É isso mesmo, apenas ouvir um filme. Imagine o seguinte cenário, você baixou um videocast gigante e que, na realidade, poderia ser apenas um podcast normal pois dá para acompanhar tranqüilamente apenas pelo áudio. Você começou a assistir e de repente lembra de um compromisso e tem que sair. Geralmente, a maneira tradicional de se fazer isso é deixar o iPhone passando o vídeo enquanto você apenas ouve o seu videocast que virou podcast normal. Essa maneira funciona mas tem uma desvantagem: a bateria vai embora muito mais rapidamente. Sem contar que o iPhone vai esquentar bastante no seu bolso.

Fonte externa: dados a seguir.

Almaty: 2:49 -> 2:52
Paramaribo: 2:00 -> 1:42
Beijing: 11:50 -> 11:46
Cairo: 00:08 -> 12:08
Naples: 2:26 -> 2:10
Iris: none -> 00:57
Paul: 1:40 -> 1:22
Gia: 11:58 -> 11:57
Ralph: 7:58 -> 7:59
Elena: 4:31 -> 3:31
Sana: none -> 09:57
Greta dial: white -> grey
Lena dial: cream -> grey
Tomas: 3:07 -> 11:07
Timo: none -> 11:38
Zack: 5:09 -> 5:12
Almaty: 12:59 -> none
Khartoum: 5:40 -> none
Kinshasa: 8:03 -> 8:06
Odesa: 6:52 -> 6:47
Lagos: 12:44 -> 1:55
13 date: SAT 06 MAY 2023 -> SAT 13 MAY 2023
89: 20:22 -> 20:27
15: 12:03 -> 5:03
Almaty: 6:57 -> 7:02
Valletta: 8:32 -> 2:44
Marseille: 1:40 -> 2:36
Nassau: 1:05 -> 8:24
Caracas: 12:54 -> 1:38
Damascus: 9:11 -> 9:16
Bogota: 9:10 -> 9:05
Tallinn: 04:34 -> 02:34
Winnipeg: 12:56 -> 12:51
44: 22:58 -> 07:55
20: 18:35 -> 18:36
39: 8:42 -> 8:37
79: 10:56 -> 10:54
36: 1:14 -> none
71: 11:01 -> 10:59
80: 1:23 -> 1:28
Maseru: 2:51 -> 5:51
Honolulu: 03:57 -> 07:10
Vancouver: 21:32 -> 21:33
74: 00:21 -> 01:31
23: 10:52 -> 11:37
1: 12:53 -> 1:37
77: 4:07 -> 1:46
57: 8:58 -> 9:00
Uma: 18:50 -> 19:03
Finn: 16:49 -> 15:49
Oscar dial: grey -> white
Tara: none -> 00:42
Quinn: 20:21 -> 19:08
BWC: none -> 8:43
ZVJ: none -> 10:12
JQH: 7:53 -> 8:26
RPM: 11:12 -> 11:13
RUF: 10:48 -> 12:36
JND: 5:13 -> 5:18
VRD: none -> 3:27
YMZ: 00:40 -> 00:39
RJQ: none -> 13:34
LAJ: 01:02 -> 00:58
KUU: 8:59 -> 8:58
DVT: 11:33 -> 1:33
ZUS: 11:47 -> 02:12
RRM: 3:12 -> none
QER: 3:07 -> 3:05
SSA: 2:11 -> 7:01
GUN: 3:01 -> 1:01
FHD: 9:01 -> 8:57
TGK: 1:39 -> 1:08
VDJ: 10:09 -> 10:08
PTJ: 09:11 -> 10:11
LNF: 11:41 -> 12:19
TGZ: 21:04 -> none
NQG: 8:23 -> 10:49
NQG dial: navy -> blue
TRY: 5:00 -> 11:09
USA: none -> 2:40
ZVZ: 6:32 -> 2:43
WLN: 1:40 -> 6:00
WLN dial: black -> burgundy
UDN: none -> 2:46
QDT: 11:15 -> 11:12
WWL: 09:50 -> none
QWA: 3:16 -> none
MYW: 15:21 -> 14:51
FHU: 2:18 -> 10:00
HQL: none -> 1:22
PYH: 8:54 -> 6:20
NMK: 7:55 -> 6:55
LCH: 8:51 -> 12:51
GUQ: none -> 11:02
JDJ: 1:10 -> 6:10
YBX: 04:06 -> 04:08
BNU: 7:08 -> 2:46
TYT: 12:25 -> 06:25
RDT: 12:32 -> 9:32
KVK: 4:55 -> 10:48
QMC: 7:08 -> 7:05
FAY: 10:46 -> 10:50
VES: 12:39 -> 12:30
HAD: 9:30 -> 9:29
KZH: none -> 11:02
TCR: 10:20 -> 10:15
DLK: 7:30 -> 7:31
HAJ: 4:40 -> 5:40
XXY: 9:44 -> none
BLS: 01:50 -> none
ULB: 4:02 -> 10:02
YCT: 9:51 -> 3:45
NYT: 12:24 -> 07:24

A maneira alternativa de fazer isso é um pouco mais trabalhosa mas extremamente eficiente.
1- Entre no iPod do seu iPhone e escolha um filme para assistir.
2- Aperte Play.
3- Enquanto o vídeo está rolando, aperte o Sleep/Wake Button no topo do seu iPhone, que irá apagar e parar a reprodução do áudio

4- Agora aperte o Home Button duas vezes. Vai aparecer uma botão de Play/Avançar e Retroceder e uma barra de volume.

5- Aperte o Play
6- Pronto. Seu videocast (ou filme) voltou a ser reproduzido como se fosse uma música normal, sua tela está com uma imagem estática do videocast (provavelmente o Poster Frame) e a tela também pode ser apagada sem problemas.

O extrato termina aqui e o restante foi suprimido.